The accusations brought forward by JEM that the UNAMID peacekeepers were moving with Sudanese spies fits into the picture of growing disagreements between UNAMID and the rebels who accuse the mission of not being neutral. Additionally, the Chairman of JEM, Khalil Ibrahim, was killed in an air raid by the Sudanese Air Force in late December 2011. Ibrahim had been one of the faces of the Darfur rebellion, appearing, for example, in a long TV interview with al-Jazeera Arabic. His death was a heavy blow to the JEM and taking the peacekeepers hostage can be seen as an attempt to remind the world of the Darfur issue and show that the JEM remains a relevant force in Sudan.
This is where the International Criminal Court (ICC) comes in. The UN Security Council referred the situation in Darfur to the ICC in March 2005. The mandate of the prosecution is now to investigate all crimes that fall under the ambit of the Rome Statute and are of sufficient gravity (the gravity criterion was introduced by Chief Prosecutor Moreno-Ocampo as part of the overall strategy of the Office of the Prosecutor (OTP)). It is the policy of the OTP to cover all types of crimes committed in a particular situation within its investigations. Accordingly, the prosecution opened a case against members of the National Resistance Movement (NRM) rebel group for attacking the AMIS camp in Haskanita in 2007.

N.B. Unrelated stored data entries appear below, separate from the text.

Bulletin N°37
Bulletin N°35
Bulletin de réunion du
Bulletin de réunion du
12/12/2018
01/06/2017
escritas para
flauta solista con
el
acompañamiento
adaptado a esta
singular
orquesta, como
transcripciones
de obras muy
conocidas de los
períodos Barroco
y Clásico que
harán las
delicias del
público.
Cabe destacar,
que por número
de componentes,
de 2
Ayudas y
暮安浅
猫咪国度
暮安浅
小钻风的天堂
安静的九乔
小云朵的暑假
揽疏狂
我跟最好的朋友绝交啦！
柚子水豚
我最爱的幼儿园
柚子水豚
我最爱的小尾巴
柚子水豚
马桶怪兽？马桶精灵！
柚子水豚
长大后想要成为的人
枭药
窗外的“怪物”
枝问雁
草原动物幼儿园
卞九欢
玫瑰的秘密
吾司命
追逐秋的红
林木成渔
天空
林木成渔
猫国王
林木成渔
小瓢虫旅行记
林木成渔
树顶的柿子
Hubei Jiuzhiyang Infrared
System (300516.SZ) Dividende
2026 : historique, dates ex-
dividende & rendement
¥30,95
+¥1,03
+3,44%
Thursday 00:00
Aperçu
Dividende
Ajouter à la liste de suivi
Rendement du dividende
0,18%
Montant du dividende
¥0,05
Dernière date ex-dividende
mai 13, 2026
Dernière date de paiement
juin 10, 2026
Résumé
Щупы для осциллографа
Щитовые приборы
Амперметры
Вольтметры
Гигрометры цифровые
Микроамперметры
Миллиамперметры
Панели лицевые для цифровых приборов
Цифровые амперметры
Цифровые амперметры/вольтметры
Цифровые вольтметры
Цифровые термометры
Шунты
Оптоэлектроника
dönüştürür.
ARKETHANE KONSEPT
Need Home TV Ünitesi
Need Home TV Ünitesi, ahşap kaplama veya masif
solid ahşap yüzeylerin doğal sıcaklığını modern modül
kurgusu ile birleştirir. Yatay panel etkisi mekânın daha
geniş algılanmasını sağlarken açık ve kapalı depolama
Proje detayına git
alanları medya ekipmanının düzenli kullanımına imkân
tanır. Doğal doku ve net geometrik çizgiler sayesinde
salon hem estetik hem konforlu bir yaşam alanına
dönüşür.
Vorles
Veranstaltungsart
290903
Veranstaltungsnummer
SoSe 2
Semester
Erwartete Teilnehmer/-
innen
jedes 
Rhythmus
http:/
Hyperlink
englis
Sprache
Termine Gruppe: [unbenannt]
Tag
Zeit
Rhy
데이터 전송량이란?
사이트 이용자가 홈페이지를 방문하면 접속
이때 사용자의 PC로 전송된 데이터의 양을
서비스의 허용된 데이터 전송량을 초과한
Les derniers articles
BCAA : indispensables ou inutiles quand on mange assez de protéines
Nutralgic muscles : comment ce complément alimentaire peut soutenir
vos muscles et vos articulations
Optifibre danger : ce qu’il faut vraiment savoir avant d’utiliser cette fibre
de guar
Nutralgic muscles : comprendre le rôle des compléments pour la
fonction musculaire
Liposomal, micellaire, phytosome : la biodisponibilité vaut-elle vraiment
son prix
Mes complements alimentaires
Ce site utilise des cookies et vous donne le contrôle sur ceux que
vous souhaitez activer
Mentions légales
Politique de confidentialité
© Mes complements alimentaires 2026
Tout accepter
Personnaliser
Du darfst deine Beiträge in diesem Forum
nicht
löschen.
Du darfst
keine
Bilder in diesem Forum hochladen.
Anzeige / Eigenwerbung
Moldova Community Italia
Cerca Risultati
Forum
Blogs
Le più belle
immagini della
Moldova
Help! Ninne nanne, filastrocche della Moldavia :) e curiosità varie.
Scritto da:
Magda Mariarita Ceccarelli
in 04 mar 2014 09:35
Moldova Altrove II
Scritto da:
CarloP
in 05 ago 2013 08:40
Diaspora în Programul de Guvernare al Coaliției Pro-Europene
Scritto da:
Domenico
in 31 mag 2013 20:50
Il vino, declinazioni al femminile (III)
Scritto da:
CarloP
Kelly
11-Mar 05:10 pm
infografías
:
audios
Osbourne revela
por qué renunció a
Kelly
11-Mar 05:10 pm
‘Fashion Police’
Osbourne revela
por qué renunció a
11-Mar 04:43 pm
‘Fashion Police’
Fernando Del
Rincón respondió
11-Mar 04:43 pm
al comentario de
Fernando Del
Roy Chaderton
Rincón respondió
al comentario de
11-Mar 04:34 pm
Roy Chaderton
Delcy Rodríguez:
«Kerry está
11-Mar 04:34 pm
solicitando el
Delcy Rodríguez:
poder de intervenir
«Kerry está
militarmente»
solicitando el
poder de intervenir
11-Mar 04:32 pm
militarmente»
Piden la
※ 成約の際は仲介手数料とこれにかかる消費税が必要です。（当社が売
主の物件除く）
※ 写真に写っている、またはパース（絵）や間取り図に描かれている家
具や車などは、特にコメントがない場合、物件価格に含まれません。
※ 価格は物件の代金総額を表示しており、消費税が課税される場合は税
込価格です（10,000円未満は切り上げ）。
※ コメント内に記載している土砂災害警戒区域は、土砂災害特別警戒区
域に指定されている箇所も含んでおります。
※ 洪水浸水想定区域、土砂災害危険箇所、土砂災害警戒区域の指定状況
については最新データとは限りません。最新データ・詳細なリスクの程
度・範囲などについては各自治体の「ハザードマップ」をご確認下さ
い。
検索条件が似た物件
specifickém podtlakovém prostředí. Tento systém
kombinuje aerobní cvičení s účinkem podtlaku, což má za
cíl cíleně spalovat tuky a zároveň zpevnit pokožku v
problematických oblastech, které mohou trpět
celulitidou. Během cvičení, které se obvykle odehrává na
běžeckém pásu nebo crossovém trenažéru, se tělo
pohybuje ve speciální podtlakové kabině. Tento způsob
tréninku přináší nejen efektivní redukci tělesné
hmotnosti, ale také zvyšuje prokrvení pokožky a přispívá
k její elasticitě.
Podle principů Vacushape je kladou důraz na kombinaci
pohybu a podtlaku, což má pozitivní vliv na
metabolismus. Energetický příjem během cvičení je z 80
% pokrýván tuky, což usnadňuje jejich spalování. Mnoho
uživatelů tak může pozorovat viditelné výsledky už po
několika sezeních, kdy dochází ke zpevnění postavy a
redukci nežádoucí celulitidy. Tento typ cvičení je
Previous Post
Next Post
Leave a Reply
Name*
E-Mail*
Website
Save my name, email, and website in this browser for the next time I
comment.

Rebel commanders Mohamed Jerbo Jamus and Abdallah Banda Abakaer Nourain presented themselves voluntarily in the Hague and are currently on trial for the attacks. Unsurprisingly, their defense strategy focuses on questioning the neutrality of AMIS in Darfur, claiming that the peacekeepers where supplying the Government of Sudan with coordinates of the rebel forces to support the bombing campaign of the Sudanese Air Forces. The Haskanita case is the ICC’s attempt to cover the attacks on AMIS and UNAMID in its investigations in Darfur. It is supposed to set an example and clearly show that attacks against peacekeepers are a war crime and will be prosecuted accordingly. Unfortunately the prosecution of the alleged perpetrators of the Haskanita attack has done little to stop the attacks against the peacekeepers or instill respect for their mandates among the warring parties. Even though the holding of UNAMID members by JEM as such does not amount to a war crime, it serves as a reminder that the problem of a lack of respect for the peacekeepers among the conflict parties still exists. It remains to be seen if the trials of Jerbo and Banda can instill some sort of deterrence in later stages of the process, but the spread of banditry targeting UNAMID and UN agencies warrant skepticism regarding a deterrent effect of ICC prosecutions in this context.
UPDATE: As of Tuesday, February 21st the JEM has now released the 49 UNAMID members they had taken hostage while keeping the three alleged Sudanese ‘agents’ in custody. UNAMID reports that JEM released the peacekeepers when they found themselves surrounded and vastly outnumbered by UNAMID reinforcements.